Only the lines from the beginning of the entries through the one with "osmijeh, svaki zagrljaj, svaka podrška nekome" should be written out, please, exactly and without any pictures.

— Data excerpts —
※ ※ ※
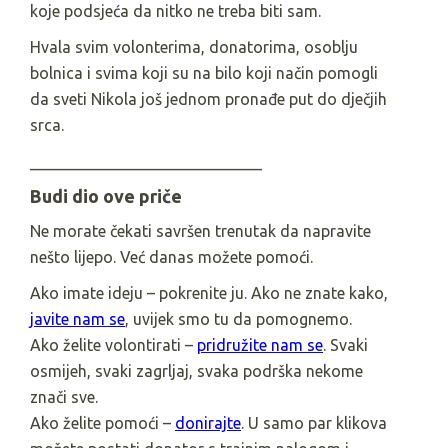
koje podsjeća da nitko ne treba biti sam.
Hvala svim volonterima, donatorima, osoblju
bolnica i svima koji su na bilo koji način pomogli
da sveti Nikola još jednom pronađe put do dječjih
srca.
_____________________________
Budi dio ove priče
Ne morate čekati savršen trenutak da napravite
nešto lijepo. Već danas možete pomoći.
Ako imate ideju – pokrenite ju. Ako ne znate kako,
javite nam se
, uvijek smo tu da pomognemo.
Ako želite volontirati –
pridružite nam se
. Svaki
osmijeh, svaki zagrljaj, svaka podrška nekome
znači sve.
Ako želite pomoći –
donirajte
. U samo par klikova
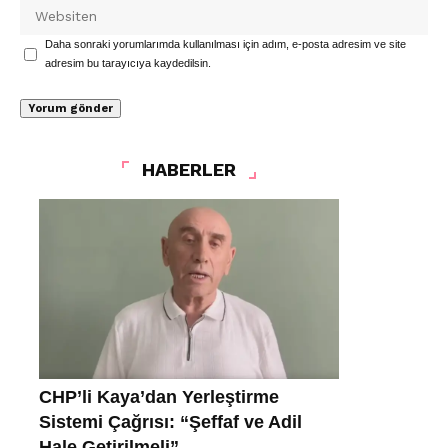
Daha sonraki yorumlarımda kullanılması için adım, e-posta adresim ve site
adresim bu tarayıcıya kaydedilsin.
HABERLER
CHP’li Kaya’dan Yerleştirme
Sistemi Çağrısı: “Şeffaf ve Adil
Hale Getirilmeli”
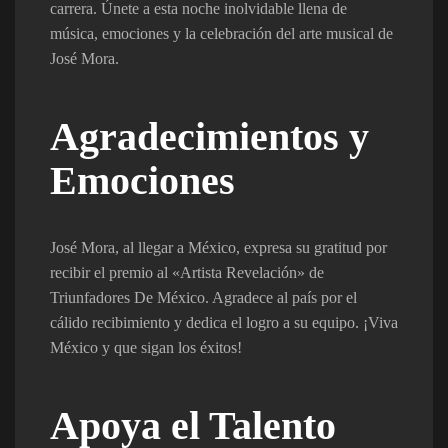
carrera. Únete a esta noche inolvidable llena de
música, emociones y la celebración del arte musical de
José Mora.
Agradecimientos y
Emociones
José Mora, al llegar a México, expresa su gratitud por
recibir el premio al «Artista Revelación» de
Triunfadores De México. Agradece al país por el
cálido recibimiento y dedica el logro a su equipo. ¡Viva
México y que sigan los éxitos!
Apoya el Talento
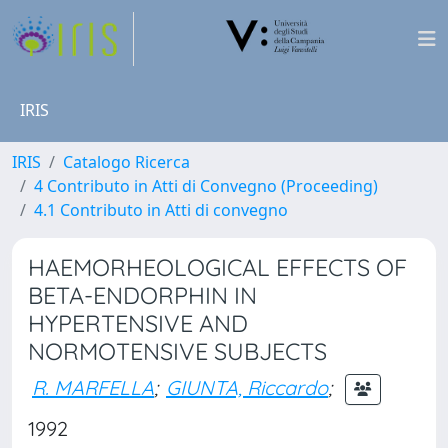
IRIS
IRIS
Catalogo Ricerca
4 Contributo in Atti di Convegno (Proceeding)
4.1 Contributo in Atti di convegno
HAEMORHEOLOGICAL EFFECTS OF
BETA-ENDORPHIN IN
HYPERTENSIVE AND
NORMOTENSIVE SUBJECTS
R. MARFELLA
;
GIUNTA, Riccardo
;
1992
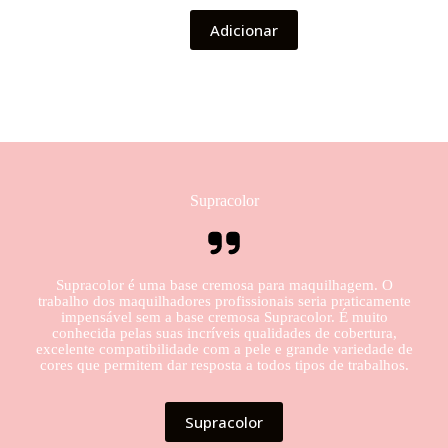
Adicionar
Supracolor
Supracolor é uma base cremosa para maquilhagem. O
trabalho dos maquilhadores profissionais seria praticamente
impensável sem a base cremosa Supracolor. É muito
conhecida pelas suas incríveis qualidades de cobertura,
excelente compatibilidade com a pele e grande variedade de
cores que permitem dar resposta a todos tipos de trabalhos.
Supracolor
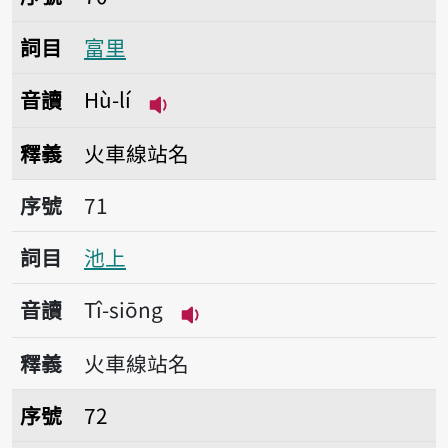
詞目
富里
音讀
Hù-lí
播放音讀Hù-lí
釋義
火車線站名
序號71池上
序號
71
詞目
池上
音讀
Tî-siōng
播放音讀Tî-siōng
釋義
火車線站名
序號72海端
序號
72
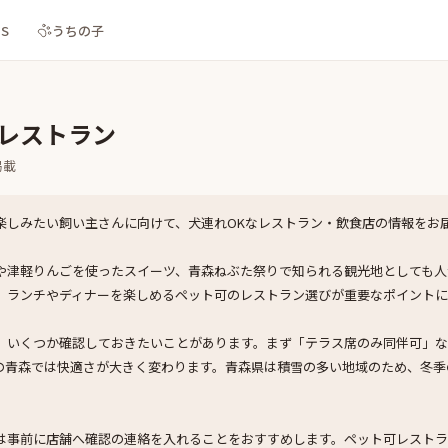
NS
うちの子
Kレストラン
掲載
楽しみたい飼い主さんに向けて、犬連れOKなレストラン・飲食店の情報をお
や津軽りんごを使ったスイーツ、青森ねぶた祭りで知られる観光地としても人
、ランチやディナーを楽しめるペット可のレストラン選びが重要なポイントに
、いくつか確認しておきたいことがあります。まず「テラス席のみ同伴可」
の青森では快適さが大きく変わります。青森県は積雪の多い地域のため、冬季
は事前に店舗へ確認の連絡を入れることをおすすめします。ペット可レストラ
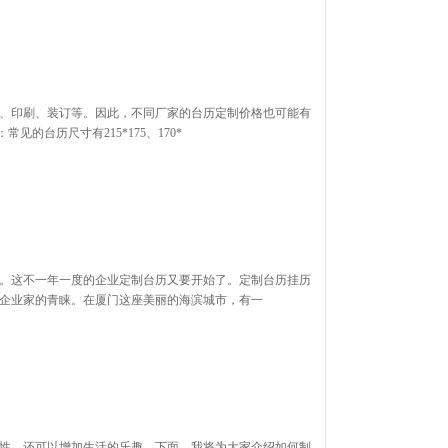
、印刷、装订等。因此，不同厂家的台历定制价格也可能有
的台历尺寸有215*175、170*
。这不一年一度的企业定制台历又要开始了。定制台历挂历
企业家的青睐。在厦门这座美丽的海滨城市，有一
性，还可以增加生活的乐趣。下面，我将为大家介绍如何制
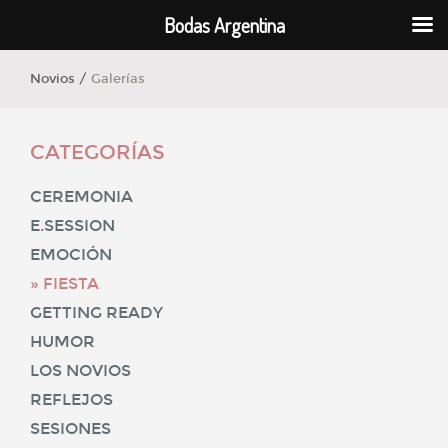
Bodas Argentina
Novios /
Galerías
CATEGORÍAS
CEREMONIA
E.SESSION
EMOCIÓN
FIESTA
GETTING READY
HUMOR
LOS NOVIOS
REFLEJOS
SESIONES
※ ※ ※
— TASK RESULT —
koje podsjeća da nitko ne treba biti sam.
Hvala svim volonterima, donatorima, osoblju
bolnica i svima koji su na bilo koji način pomogli
da sveti Nikola još jednom pronađe put do dječjih
srca.
_____________________________
Budi dio ove priče
Ne morate čekati savršen trenutak da napravite
nešto lijepo. Već danas možete pomoći.
Ako imate ideju – pokrenite ju. Ako ne znate kako,
javite nam se
, uvijek smo tu da pomognemo.
Ako želite volontirati –
pridružite nam se
. Svaki
osmijeh, svaki zagrljaj, svaka podrška nekome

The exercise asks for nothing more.